With its sick hurry, it’s divided aims

Its heads overtaxed its palsied hearts”

Matthew Arnold Dover Beach Poem

Matthew Arnold Dover Beach Poem shows us a note of sadness. He compares men to an ignorant army clashing in a darkling plain. Having lost faith man’s life on earth is enveloped in the darkness of despair and skepticism and lost in the gloom without knowing its meaning. He says in this poem:

“And we are here as on a darkling plain

Swept with confused alarms of struggle and flight

Where ignorant armies clashed by night”

This poem records the loss of Victorian age. The Man had honest religious firmness in the day past.
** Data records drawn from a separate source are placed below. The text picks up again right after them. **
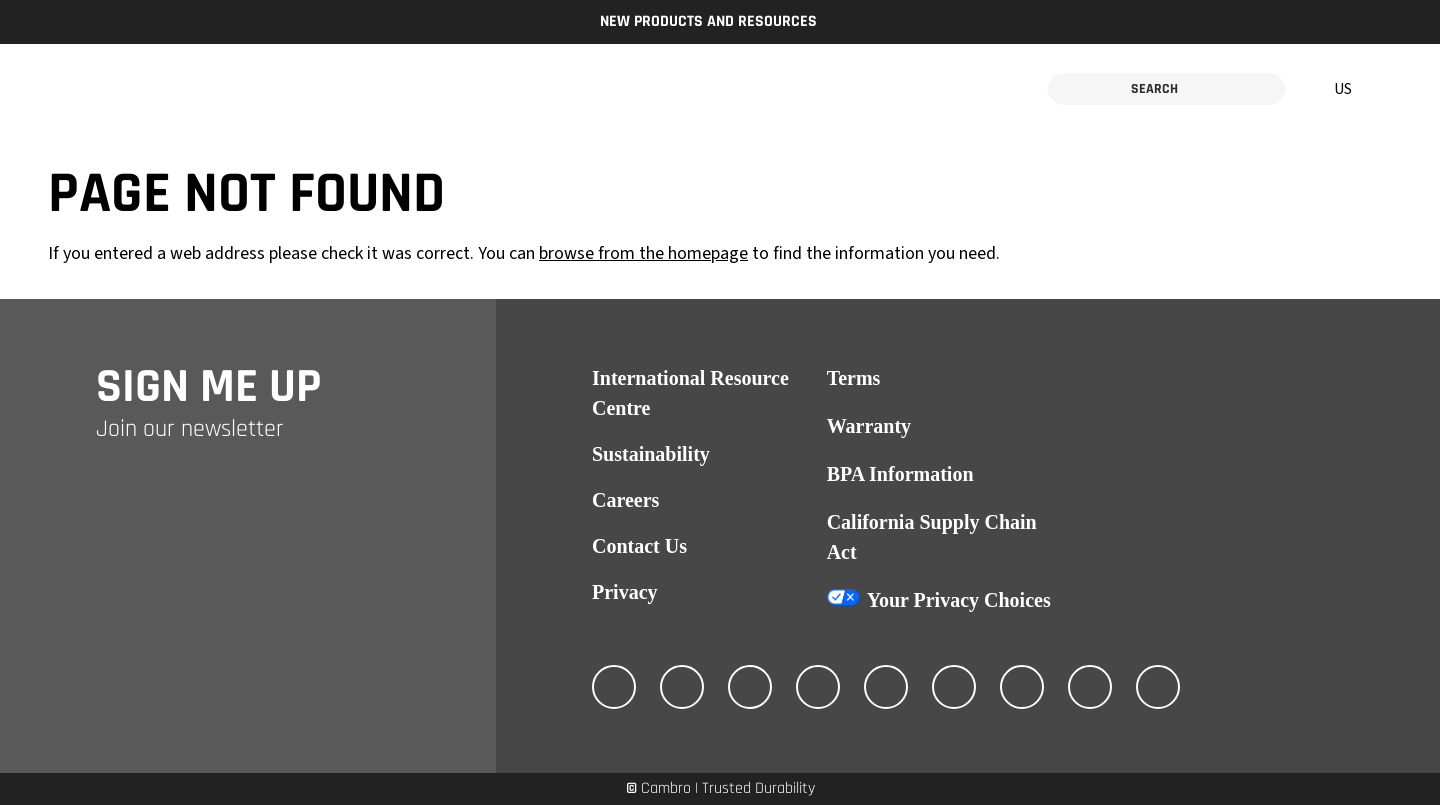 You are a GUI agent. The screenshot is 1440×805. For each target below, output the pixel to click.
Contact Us (639, 546)
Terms (854, 378)
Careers (625, 500)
But not religious firmness in the day past. But not religious faith has disappeared and skepticism has stepped. Thus Arnold’s poetry gives criticism of life about his own age as well as universal appeal.

“Thyrsis” is another notable poem from Matthew Arnold Poems. It offers us criticism of life. In this poem, the poet mourns for the death of his friend Arthur Clough who failed to cope with this world due to some religious controversies. The death of his friend reminds the poet of his own death. He thinks that his death is also drawing near. In his youth, he hoped the path of truth is very near and short but now it appears very long and tedious. He says that the light of wisdom can not be attained by gold, prosperity or a flattering group of friends. In this way, he criticizes himself and these Victorian people.

In other poems of Arnold, his despair at the lack of spiritual ideal is expressed. But in these poems, his views are clear consistent and clear. Arnold has praised his friend and the Scholar Gypsy because they remained away from the strifes and struggles of life. It means a tendency towards escapism. Escapist mentality does not show a man’s courage and heroism.

Finally, we can say that though Arnold has some limitations, he is very much critical about the life of the Victorian Age. His specialty in writing poetry is not only for giving pleasure but also it is a criticism of life and this specialty proves.